(Entries shown)
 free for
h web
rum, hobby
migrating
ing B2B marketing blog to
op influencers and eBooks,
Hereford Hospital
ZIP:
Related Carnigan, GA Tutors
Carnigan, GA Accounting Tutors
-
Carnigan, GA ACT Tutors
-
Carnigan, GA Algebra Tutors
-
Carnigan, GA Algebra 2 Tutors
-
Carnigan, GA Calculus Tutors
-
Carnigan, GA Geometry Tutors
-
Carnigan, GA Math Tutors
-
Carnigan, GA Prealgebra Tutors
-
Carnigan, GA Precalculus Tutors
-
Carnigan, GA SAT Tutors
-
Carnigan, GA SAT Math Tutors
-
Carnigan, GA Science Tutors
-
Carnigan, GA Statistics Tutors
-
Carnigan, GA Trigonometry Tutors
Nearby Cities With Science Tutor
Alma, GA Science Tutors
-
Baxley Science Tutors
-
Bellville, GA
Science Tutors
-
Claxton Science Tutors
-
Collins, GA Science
(End Entries shown)
(Entries shown)
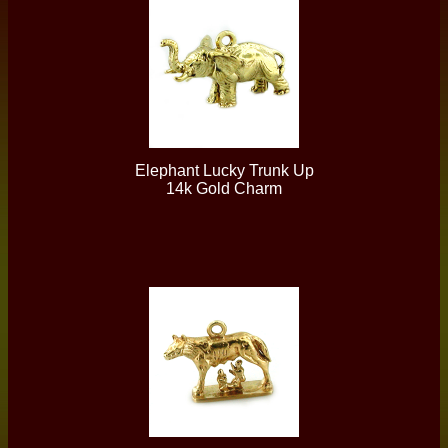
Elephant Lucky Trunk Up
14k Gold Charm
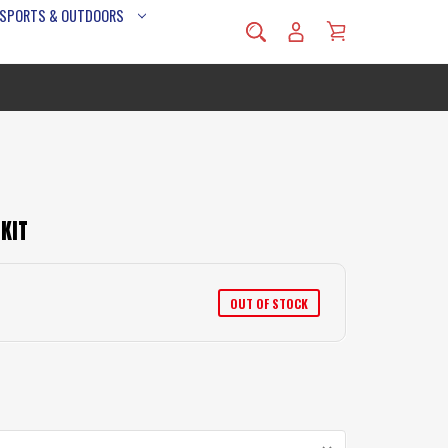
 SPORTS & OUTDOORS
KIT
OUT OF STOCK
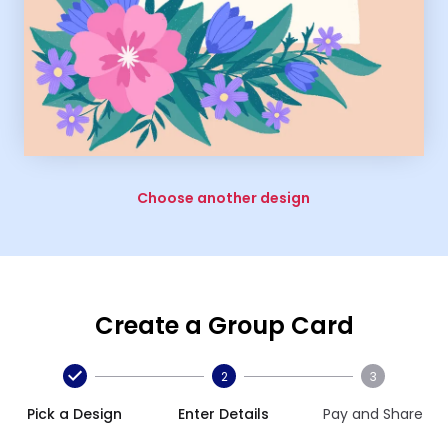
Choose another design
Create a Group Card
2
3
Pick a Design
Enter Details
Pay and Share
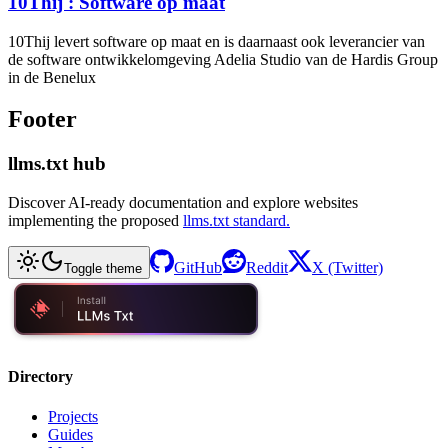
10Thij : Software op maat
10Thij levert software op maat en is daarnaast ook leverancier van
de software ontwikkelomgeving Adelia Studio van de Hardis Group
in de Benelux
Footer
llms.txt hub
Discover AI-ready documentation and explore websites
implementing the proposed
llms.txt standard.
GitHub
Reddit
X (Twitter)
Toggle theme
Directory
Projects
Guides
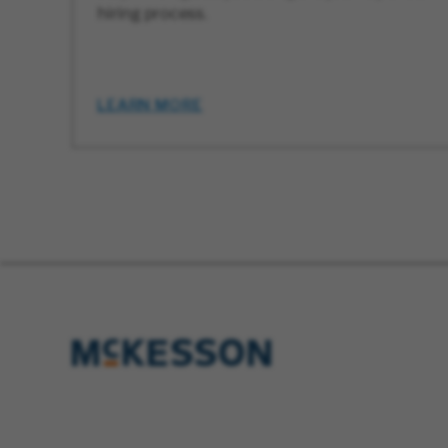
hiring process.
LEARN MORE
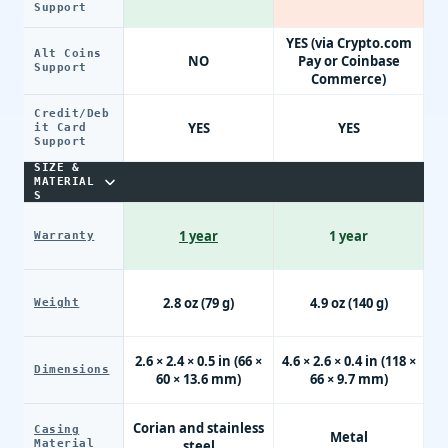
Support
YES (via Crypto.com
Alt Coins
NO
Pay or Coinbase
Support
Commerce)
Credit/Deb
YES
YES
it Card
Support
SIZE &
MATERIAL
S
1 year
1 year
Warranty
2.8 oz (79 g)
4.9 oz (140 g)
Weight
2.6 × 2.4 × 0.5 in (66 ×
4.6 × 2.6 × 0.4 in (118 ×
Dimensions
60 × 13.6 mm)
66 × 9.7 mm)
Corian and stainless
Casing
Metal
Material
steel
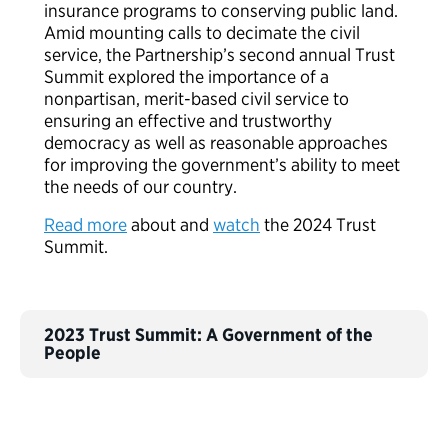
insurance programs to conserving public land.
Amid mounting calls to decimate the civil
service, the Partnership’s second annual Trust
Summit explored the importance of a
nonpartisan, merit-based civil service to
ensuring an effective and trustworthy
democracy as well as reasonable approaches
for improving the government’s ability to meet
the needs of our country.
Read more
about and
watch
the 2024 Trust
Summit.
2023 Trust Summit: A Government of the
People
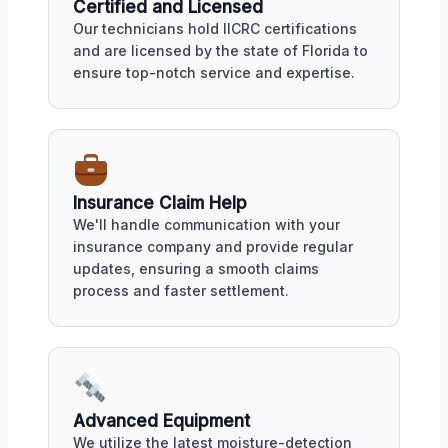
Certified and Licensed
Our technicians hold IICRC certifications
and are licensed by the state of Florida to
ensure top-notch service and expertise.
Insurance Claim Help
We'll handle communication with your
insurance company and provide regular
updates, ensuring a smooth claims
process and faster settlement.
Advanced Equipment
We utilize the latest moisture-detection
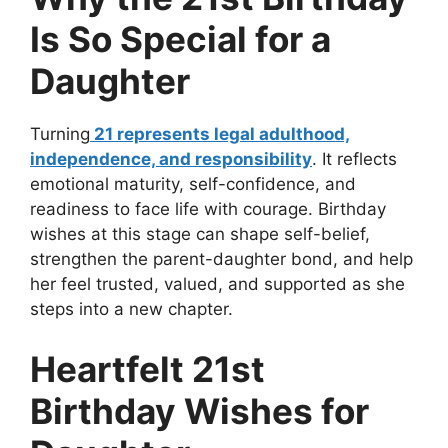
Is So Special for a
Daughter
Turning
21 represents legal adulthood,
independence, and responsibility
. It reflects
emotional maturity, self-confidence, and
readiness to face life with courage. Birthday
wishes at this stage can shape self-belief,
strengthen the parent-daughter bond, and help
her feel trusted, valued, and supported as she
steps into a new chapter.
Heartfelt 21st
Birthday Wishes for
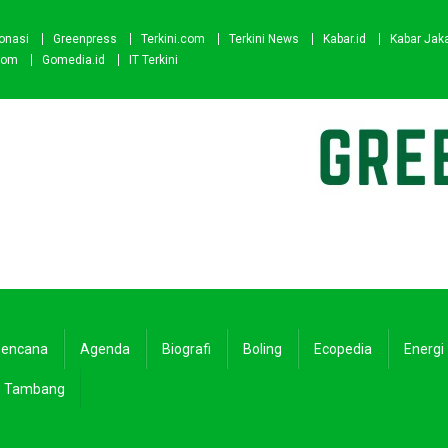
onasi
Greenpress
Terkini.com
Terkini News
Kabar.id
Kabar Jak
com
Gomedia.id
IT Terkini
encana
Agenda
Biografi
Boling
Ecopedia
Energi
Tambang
(End Entries shown)
(Entries shown)
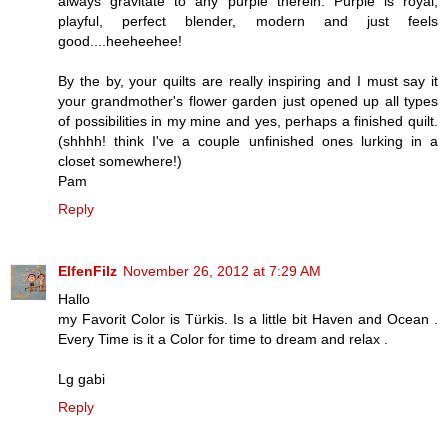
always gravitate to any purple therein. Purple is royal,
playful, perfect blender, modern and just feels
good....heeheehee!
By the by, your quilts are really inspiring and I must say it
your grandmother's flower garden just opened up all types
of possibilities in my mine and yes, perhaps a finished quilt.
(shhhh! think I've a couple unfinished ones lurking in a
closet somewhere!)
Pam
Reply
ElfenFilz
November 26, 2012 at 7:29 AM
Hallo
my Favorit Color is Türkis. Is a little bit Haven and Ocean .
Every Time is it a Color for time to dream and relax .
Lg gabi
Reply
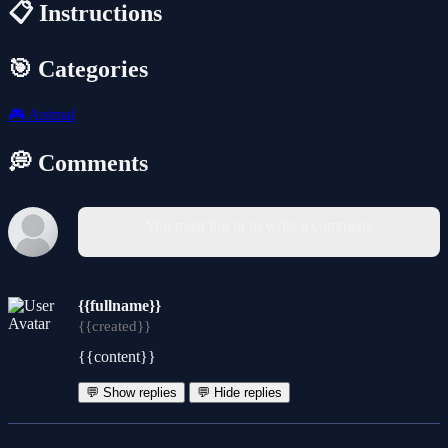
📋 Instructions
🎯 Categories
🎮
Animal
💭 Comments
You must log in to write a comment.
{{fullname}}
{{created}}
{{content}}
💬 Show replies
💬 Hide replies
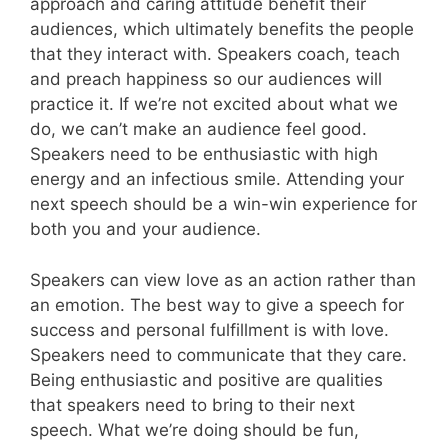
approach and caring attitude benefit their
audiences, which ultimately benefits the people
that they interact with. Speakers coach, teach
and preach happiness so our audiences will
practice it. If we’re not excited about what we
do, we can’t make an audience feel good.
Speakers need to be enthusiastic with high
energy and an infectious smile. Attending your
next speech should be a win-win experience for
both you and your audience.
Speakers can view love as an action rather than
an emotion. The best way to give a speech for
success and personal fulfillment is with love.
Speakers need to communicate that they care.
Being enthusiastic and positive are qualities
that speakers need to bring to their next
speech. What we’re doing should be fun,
(End Entries shown)
Your instructions — Across the listing above, find all lines where the word "enthusiastic" is present and copy them.

Response for this exercise —
Speakers need to be enthusiastic with high
Being enthusiastic and positive are qualities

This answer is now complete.